(Transcribed page contents)
════════

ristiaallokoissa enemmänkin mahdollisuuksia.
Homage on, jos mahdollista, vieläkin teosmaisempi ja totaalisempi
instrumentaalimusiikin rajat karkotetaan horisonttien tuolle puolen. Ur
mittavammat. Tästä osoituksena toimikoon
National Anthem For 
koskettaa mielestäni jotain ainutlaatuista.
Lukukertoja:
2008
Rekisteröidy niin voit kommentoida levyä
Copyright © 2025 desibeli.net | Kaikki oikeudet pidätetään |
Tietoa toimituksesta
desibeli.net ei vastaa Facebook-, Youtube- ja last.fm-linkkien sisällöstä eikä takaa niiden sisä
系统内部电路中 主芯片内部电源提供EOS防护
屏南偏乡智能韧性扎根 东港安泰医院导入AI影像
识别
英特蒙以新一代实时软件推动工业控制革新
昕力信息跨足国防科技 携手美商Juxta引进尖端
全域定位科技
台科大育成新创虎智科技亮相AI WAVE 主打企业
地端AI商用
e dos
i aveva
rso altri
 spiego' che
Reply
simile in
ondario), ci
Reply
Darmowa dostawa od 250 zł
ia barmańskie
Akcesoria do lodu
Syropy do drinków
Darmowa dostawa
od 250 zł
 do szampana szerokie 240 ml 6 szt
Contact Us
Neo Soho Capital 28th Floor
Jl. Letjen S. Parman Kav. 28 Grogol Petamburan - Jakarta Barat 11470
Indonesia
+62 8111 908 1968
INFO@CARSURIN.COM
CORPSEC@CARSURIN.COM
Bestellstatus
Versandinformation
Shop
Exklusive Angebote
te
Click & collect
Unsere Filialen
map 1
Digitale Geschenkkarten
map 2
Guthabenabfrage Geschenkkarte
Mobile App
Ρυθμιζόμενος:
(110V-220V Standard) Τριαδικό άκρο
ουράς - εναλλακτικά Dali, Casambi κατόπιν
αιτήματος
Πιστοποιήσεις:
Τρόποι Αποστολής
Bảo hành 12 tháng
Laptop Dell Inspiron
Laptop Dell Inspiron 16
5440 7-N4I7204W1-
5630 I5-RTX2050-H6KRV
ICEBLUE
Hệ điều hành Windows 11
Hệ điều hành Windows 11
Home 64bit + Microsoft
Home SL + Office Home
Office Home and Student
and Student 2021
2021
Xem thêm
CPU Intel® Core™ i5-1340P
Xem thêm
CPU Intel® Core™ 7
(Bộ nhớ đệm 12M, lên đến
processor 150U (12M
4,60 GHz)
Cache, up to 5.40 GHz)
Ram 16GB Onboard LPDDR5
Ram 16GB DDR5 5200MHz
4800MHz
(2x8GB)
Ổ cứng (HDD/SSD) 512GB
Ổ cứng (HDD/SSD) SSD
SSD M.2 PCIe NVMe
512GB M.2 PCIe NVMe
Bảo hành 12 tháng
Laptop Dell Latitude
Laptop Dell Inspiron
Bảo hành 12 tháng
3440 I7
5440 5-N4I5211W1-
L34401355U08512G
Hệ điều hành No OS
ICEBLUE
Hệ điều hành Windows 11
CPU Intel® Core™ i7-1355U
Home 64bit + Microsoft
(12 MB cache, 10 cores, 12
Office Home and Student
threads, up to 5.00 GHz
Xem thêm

════════

* _What the task asks_: In the data above, retype exactly and only the lines between the one holding "desibeli.net ei vastaa" and the one holding "Neo Soho Capital 28th Floor", inclusive.

* _Exercise answer_:
desibeli.net ei vastaa Facebook-, Youtube- ja last.fm-linkkien sisällöstä eikä takaa niiden sisä
系统内部电路中 主芯片内部电源提供EOS防护
屏南偏乡智能韧性扎根 东港安泰医院导入AI影像
识别
英特蒙以新一代实时软件推动工业控制革新
昕力信息跨足国防科技 携手美商Juxta引进尖端
全域定位科技
台科大育成新创虎智科技亮相AI WAVE 主打企业
地端AI商用
e dos
i aveva
rso altri
 spiego' che
Reply
simile in
ondario), ci
Reply
Darmowa dostawa od 250 zł
ia barmańskie
Akcesoria do lodu
Syropy do drinków
Darmowa dostawa
od 250 zł
 do szampana szerokie 240 ml 6 szt
Contact Us
Neo Soho Capital 28th Floor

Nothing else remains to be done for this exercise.